We're Moving!

The Vertica Forum is moving to a new OpenText Analytics Database (Vertica) Community.

Join us there to post discussion topics, learn about

product releases, share tips, access the blog, and much more.

Create My New Community Account Now


UNION ALL and count(*) performance — Vertica Forum

UNION ALL and count(*) performance

dimitri_pdimitri_p
edited April 23 in General Discussion

I have two tables with identical structure:
table1_1
table1_2

and a view1:

select * from table1_1 union all select * from table1_2

select count(1) from table1_1

returns in under a second

select count(1) from table1_2

returns in under a second as well

But

select count(1) from view1

just gets stuck. How is this possible?

Answers

  • That is very possible.
    See query plan, by running query with prepended EXPLAIN.
    Learn how to read and understand query plan.
    Eventually you will get an idea what is going on.

  • dimitri_pdimitri_p
    edited May 2

    Sadly, I had done that before and nothing explained me what happened. Maybe if you could give more concrete an idea (an example) of what exactly in the query plan could have caused it - it would be more substantial. There are no JOIN's or predicates either way, the projections used are the same and the GROUP BY is HASH in both cases. I am more inclined to think that it has to do with memory allocation.

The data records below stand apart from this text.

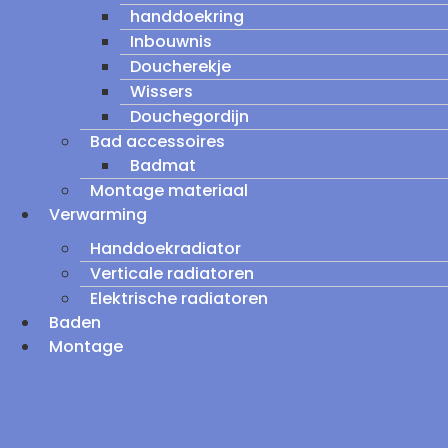
handdoekring
Inbouwnis
Doucherekje
Wissers
Douchegordijn
Bad accessoires
Badmat
Montage materiaal
Verwarming
Handdoekradiator
Verticale radiatoren
Elektrische radiatoren
Baden
Montage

  • marcothesanemarcothesane - Select Field - Administrator

    Well, I ran a test on a one-million-row table.

    These are the first 10 rows:

    SELECT * FROM dbadmin.one_million_rows LIMIT 10;
    -- out  id | id_desc |    dob     | category |        busid         | revenue 
    -- out ----+---------+------------+----------+----------------------+---------
    -- out   0 |       0 | 1950-01-01 |        1 | ====== boss ======== |   0.000
    -- out   1 |      -1 | 1950-01-02 |        2 | kbv-000001kbv-000001 |   0.010 
    -- out   2 |      -2 | 1950-01-03 |        3 | kbv-000002kbv-000002 |   0.020
    -- out   3 |      -3 | 1950-01-04 |        4 | kbv-000003kbv-000003 |   0.030
    -- out   4 |      -4 | 1950-01-05 |        5 | kbv-000004kbv-000004 |   0.040
    -- out   5 |      -5 | 1950-01-06 |        1 | ====== boss ======== |   0.050
    -- out   6 |      -6 | 1950-01-07 |        2 | kbv-000006kbv-000006 |   0.060
    -- out   7 |      -7 | 1950-01-08 |        3 | kbv-000007kbv-000007 |   0.070
    -- out   8 |      -8 | 1950-01-09 |        4 | kbv-000008kbv-000008 |   0.080
    -- out   9 |      -9 | 1950-01-10 |        5 | kbv-000009kbv-000009 |   0.090
    

    I made a copy of that table) using COPY_TABLE():

    SELECT COPY_TABLE('dbadmin.one_million_rows','dbadmin.another_million_rows');
    -- out                                                      COPY_TABLE                                                     
    -- out --------------------------------------------------------------------------------------------------------------------
    -- out  Created table dbadmin.another_million_rows.
    -- out Copied table dbadmin.one_million_rows to dbadmin.another_million_rows
    

    I created a view combining the two:

    CREATE view vw_2_mill_rows AS SELECT * FROM one_million_rows UNION ALL SELECT * FROM another_million_rows;
    -- out CREATE VIEW
    -- out Time: First fetch (0 rows): 92.577 ms. All rows formatted: 92.670 ms
    

    Btw. I'm working on a one-noder, hence no hints as to which nodes the operators run on.

    Then,
    1. I explain the SELECT from one of the tables (I don't need to repeat on the other, as it is identical thanks to COPY_TABLE() ):

    EXPLAIN SELECT COUNT(1) FROM  one_million_rows; 
    -- out  Access Path:
    -- out  +-GROUPBY NOTHING [Cost: 3, Rows: 1] (PATH ID: 1)
    -- out  |  Aggregates: count(1)
    -- out  | +---> STORAGE ACCESS for one_million_rows [Cost: 2, Rows: 1M (1 RLE)] (PATH ID: 2)
    -- out  | |      Projection: dbadmin.one_million_rows_super
    
    1. I explain the select from the view:
    -- out  Access Path:
    -- out  +-GROUPBY NOTHING [Cost: 5K, Rows: 3] (PATH ID: 5)
    -- out  |  Aggregates: count(1)
    -- out  | +---> UNION ALL [Cost: 5K, Rows: 2M] (PATH ID: 7)
    -- out  | | +---> STORAGE ACCESS for one_million_rows [Cost: 2K, Rows: 1M] (PATH ID: 9)
    -- out  | | |      Projection: dbadmin.one_million_rows_super
    -- out  | | |      Materialize: one_million_rows.id
    -- out  | | +---> STORAGE ACCESS for another_million_rows [Cost: 2K, Rows: 1M] (PATH ID: 11)
    -- out  | | |      Projection: dbadmin.another_million_rows_super
    -- out  | | |      Materialize: another_million_rows.id
    

    Note that for the SELECT COUNT(1) on a table, nothing needs materialising, as the row count is usually stored in the table statistics and is picked from there, resulting in an overall cost efficient of 3.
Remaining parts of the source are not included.